Thankfully, there is less of a focus on these intense special moves. Previous games in the series had built such a bustling repertoire of finishers that keeping track of them required a checklist. Now, though, the game gives you a trade-off of exacting these finishers or increasing your durability and speed in combat. While I love kicking a dude across the face and watching him get airborne, in tougher battles, I need all the speed I can get.

You also no longer acquire experience points from combat. Instead of grinding out battles to cheap out the AI, you have to build your funds to “invest” in yourself and learn new abilities. Maxing out any one particular fight style requires about 15 billion yen, which is definitely a ton of scratch. This shift helps toughen the main storyline while still giving you an option to lessen the difficulty, should you feel the need.

It doesn’t totally overhaul the combat in the game, since you can still pick one style and never change for every encounter, but it does give you different options to screw around with. The game also does provide some opportunities where particular styles are a better fit, which makes it rely more on skill than just leveling up. Even with all these changes, Yakuza still feels like the modern equivalent of Streets of Rage, which should please old-school fans.

Coupled with the well written story, Yakuza 0 is easily a complete game before you even get into all of the finer details. There is so much extra stuff to do that one could basically rip out the main portion and sell it as a separate experience. Heck, upon completing the story, you get to do just that, eschewing all of the crime drama for the simple joys of hitting the local arcade or fishing in the river in Premium Adventure Mode.

Yakuza 0 review

This is where the real beauty of the series comes out. The setting is more of a character than the actual people. Sega has rendered Japan with so much life and detail that you can’t help but get sucked into your surroundings. Street vendors selling food, garbage piling up outside of restaurants, thugs harassing folks in dark alleys; both Tokyo and Osaka feel like living, breathing entities.

That may be due to Kaumrocho being based off of the real version of Tokyo’s red light district, Kabukicho, but the licensing of real-life brands and the attention to detail with street placement and NPC chatter is so astute that I really want to book a flight and head overseas. Everything is rendered so well that you wish the invisible walls blocking you from exploring certain areas would take a hike, because the desire for exploration is high.

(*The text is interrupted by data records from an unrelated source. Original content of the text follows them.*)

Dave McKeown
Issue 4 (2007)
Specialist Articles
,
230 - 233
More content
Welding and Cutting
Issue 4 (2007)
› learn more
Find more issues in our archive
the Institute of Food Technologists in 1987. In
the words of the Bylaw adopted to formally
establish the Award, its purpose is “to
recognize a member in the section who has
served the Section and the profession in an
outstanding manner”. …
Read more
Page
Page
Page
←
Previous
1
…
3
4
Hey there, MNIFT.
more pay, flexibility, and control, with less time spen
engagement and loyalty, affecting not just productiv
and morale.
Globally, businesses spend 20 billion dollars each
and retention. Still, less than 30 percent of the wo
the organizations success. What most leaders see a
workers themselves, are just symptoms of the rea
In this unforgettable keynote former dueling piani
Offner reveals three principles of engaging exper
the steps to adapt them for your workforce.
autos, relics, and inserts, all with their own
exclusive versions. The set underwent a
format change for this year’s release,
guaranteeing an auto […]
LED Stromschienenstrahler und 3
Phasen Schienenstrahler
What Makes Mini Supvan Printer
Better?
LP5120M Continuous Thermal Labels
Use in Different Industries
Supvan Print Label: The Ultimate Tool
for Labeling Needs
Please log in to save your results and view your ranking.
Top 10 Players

While not every area of previous games is present (since this takes place 17 years before the first game), there are differences in geography that will be welcome changes to returning fans. Seeing how the city you’ve grown with over the years was a different beast before is really a sight to behold, especially with all of the neon colors and added fidelity of the PS4.

Yakuza 0 review

The 1080p presentation really shines for Yakuza 0. There are some framerate issues while exploring the city (and some ugly screen tearing while moving the camera), but the game remains smooth and crisp whenever you’re in the thick of action. I do wish Sega could have put a little bit more polish on this late international port, but none of that ugliness ever crops up during actual gameplay.

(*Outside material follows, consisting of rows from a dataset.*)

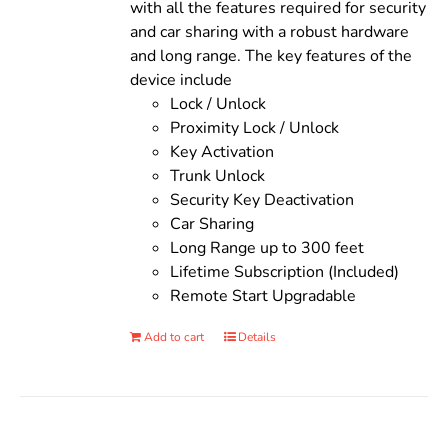
with all the features required for security
and car sharing with a robust hardware
and long range. The key features of the
device include
Lock / Unlock
Proximity Lock / Unlock
Key Activation
Trunk Unlock
Security Key Deactivation
Car Sharing
Long Range up to 300 feet
Lifetime Subscription (Included)
Remote Start Upgradable
Add to cart
Details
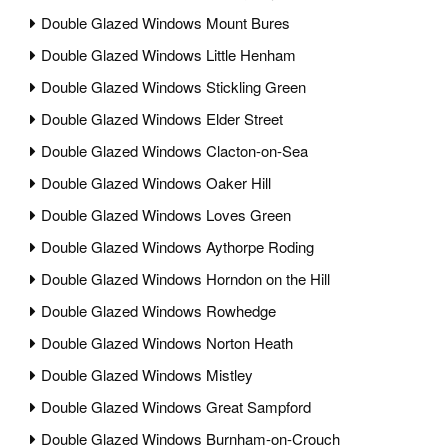
Double Glazed Windows Mount Bures
Double Glazed Windows Little Henham
Double Glazed Windows Stickling Green
Double Glazed Windows Elder Street
Double Glazed Windows Clacton-on-Sea
Double Glazed Windows Oaker Hill
Double Glazed Windows Loves Green
Double Glazed Windows Aythorpe Roding
Double Glazed Windows Horndon on the Hill
Double Glazed Windows Rowhedge
Double Glazed Windows Norton Heath
Double Glazed Windows Mistley
Double Glazed Windows Great Sampford
Double Glazed Windows Burnham-on-Crouch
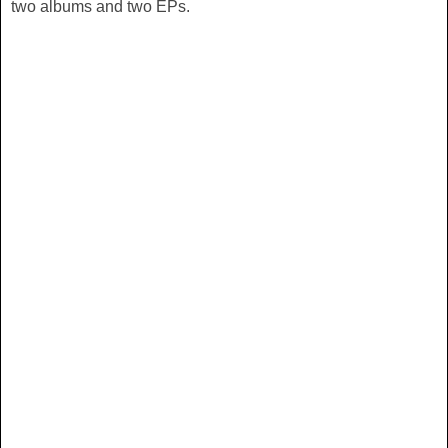
two albums and two EPs.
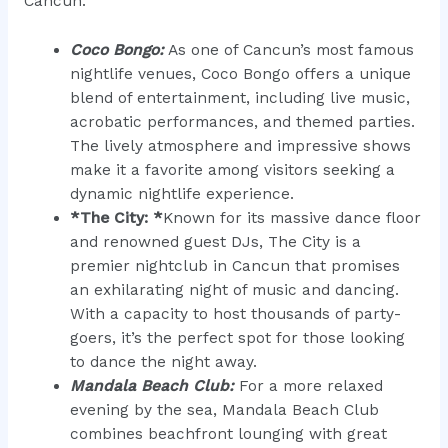
Cancun:
Coco Bongo:
As one of Cancun’s most famous
nightlife venues, Coco Bongo offers a unique
blend of entertainment, including live music,
acrobatic performances, and themed parties.
The lively atmosphere and impressive shows
make it a favorite among visitors seeking a
dynamic nightlife experience.
*The City: *
Known for its massive dance floor
and renowned guest DJs, The City is a
premier nightclub in Cancun that promises
an exhilarating night of music and dancing.
With a capacity to host thousands of party-
goers, it’s the perfect spot for those looking
to dance the night away.
Mandala Beach Club:
For a more relaxed
evening by the sea, Mandala Beach Club
combines beachfront lounging with great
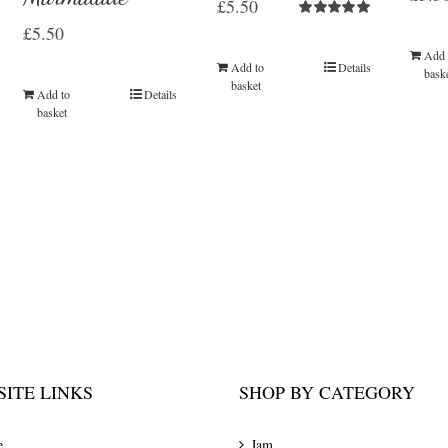
£
5.50
Rated
5.00
£
5.50
out of 5
Add 
Add to
Details
bask
basket
Add to
Details
basket
ITE LINKS
SHOP BY CATEGORY
e
Jam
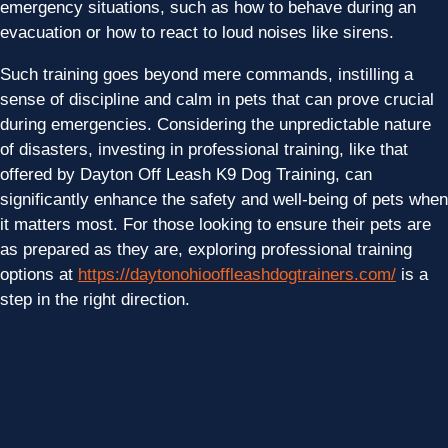
emergency situations, such as how to behave during an
evacuation or how to react to loud noises like sirens.
Such training goes beyond mere commands, instilling a
sense of discipline and calm in pets that can prove crucial
during emergencies. Considering the unpredictable nature
of disasters, investing in professional training, like that
offered by Dayton Off Leash K9 Dog Training, can
significantly enhance the safety and well-being of pets when
it matters most. For those looking to ensure their pets are
as prepared as they are, exploring professional training
options at
https://daytonohiooffleashdogtrainers.com/
is a
step in the right direction.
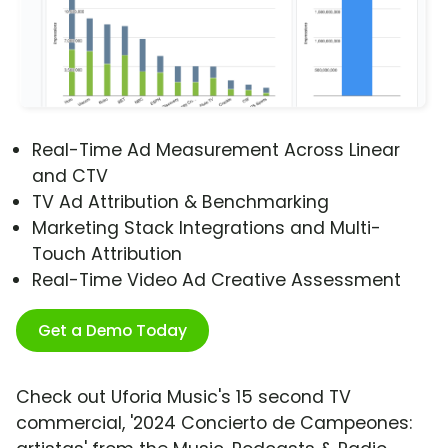
Real-Time Ad Measurement Across Linear
and CTV
TV Ad Attribution & Benchmarking
Marketing Stack Integrations and Multi-
Touch Attribution
Real-Time Video Ad Creative Assessment
Get a Demo Today
Check out Uforia Music's 15 second TV
commercial, '2024 Concierto de Campeones:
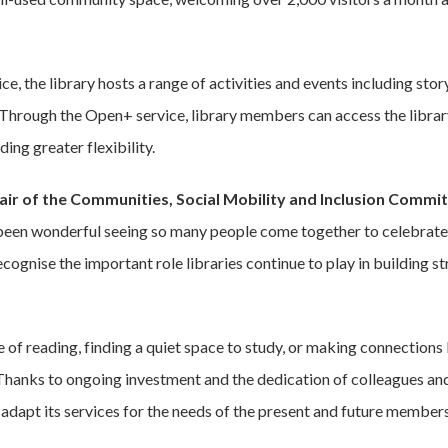
ce, the library hosts a range of activities and events including sto
 Through the Open+ service, library members can access the library
ding greater flexibility.
hair of the Communities, Social Mobility and Inclusion Comm
 been wonderful seeing so many people come together to celebrate
 recognise the important role libraries continue to play in building
e of reading, finding a quiet space to study, or making connections
. Thanks to ongoing investment and the dedication of colleagues a
 adapt its services for the needs of the present and future members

Heck, I haven’t even mentioned the extra game modes related to Kiryu and Majima’s main storylines. You’re put in control of a real-estate firm for Kiryu and have to manage some cabaret clubs with Majima. Both feature radically different takes on similar ideas (capturing neighborhoods) and could double as strategy games in their own right.

You get to build up your staff (hostesses for Majima and advisors/security for Kiryu), buy plots of land and invest time/money into seeing them grow to conquer the city you’re in. While they are a bit awkwardly placed in the main narrative, they aren’t necessary by any means. They feel like fully realized ideas, but you can happily ignore them and still get the full experience. The crazy music for customizing hostesses in Majima’s game is too much to pass up, though.

Yakuza 0 review

I could probably keep going for hours and hours about the joys I’ve had with Yakuza 0. As of the time of writing, I still haven’t managed to finish all of the substories present. There is also a slot car racing component, an underground coliseum and red-light distractions for those so inclined. Even if all of these modes sucked, Yakuza 0 would be a tremendous game, but basically every component is of high quality. This is because the series was 10 years old when Sega developed the game. They took all of the experience they had gained over the years and provided the definitive version of their Japanese simulator. They also used this chance to flesh out the leading man and fan favorite character to give followers something they hadn’t ever seen.

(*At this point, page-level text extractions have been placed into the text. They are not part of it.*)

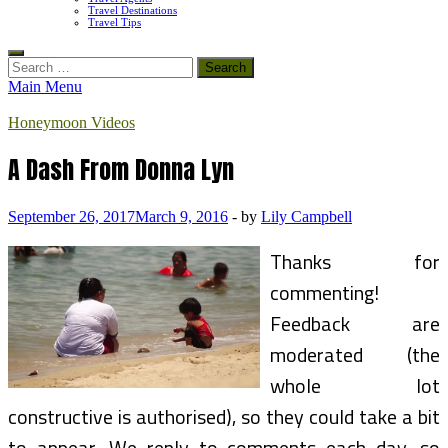
Travel Destinations
Travel Tips
Search
for:
Main Menu
Honeymoon Videos
A Dash From Donna Lyn
September 26, 2017
March 9, 2016
-
by
Lily Campbell
Thanks for
commenting!
Feedback are
moderated (the
whole lot
constructive is authorised), so they could take a bit
to appear. We reply to comments each day, so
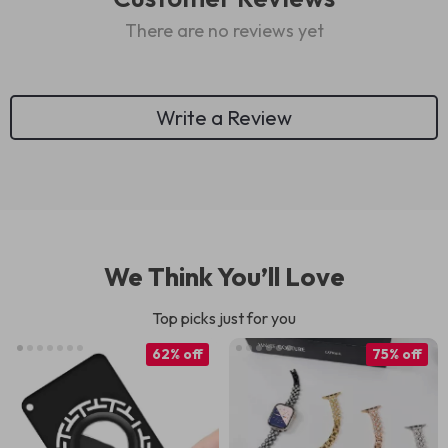
There are no reviews yet
Write a Review
We Think You’ll Love
Top picks just for you
62% off
75% off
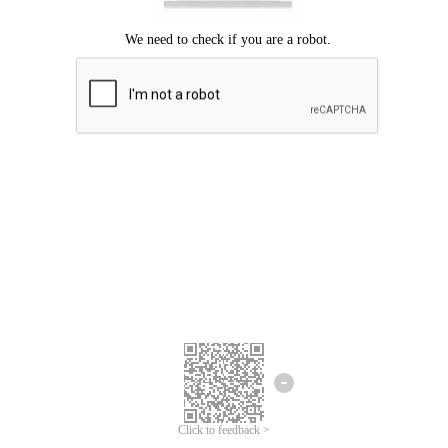
Click to feedback >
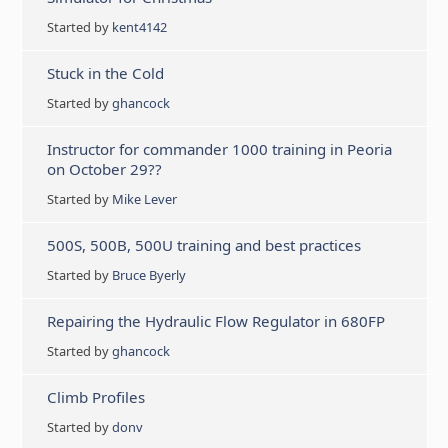
Started by
kent4142
Stuck in the Cold
Started by
ghancock
Instructor for commander 1000 training in Peoria
on October 29??
Started by
Mike Lever
500S, 500B, 500U training and best practices
Started by
Bruce Byerly
Repairing the Hydraulic Flow Regulator in 680FP
Started by
ghancock
Climb Profiles
Started by
donv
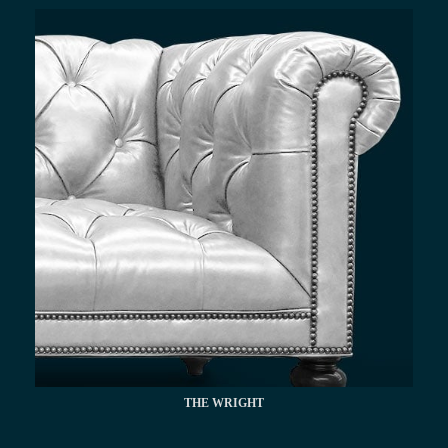
THE WRIGHT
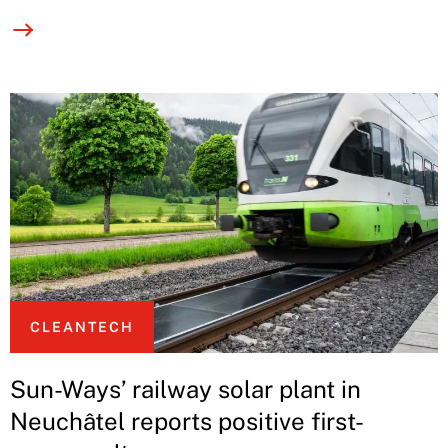
CLEANTECH
Sun-Ways’ railway solar plant in
Neuchâtel reports positive first-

Yakuza 0 is a stone cold masterpiece. Sure, it has some rough edges and there is probably more content then most people will ever care to see, but it runs well, looks great and provides a dramatic, well written and properly paced story that holds up even for people who have no experience with the series. If you’ve been looking for a chance to dive into this series, you would be hard pressed to find a better entry point. If you’re already a fan, then you’d be stupid to pass up on this game.

It features all of the best aspects of the series with very little of the negatives, making for a game that I’ll probably still be digging through by the time Kiwami releases over here.

[This review is based on a retail build of the game provided by the publisher.]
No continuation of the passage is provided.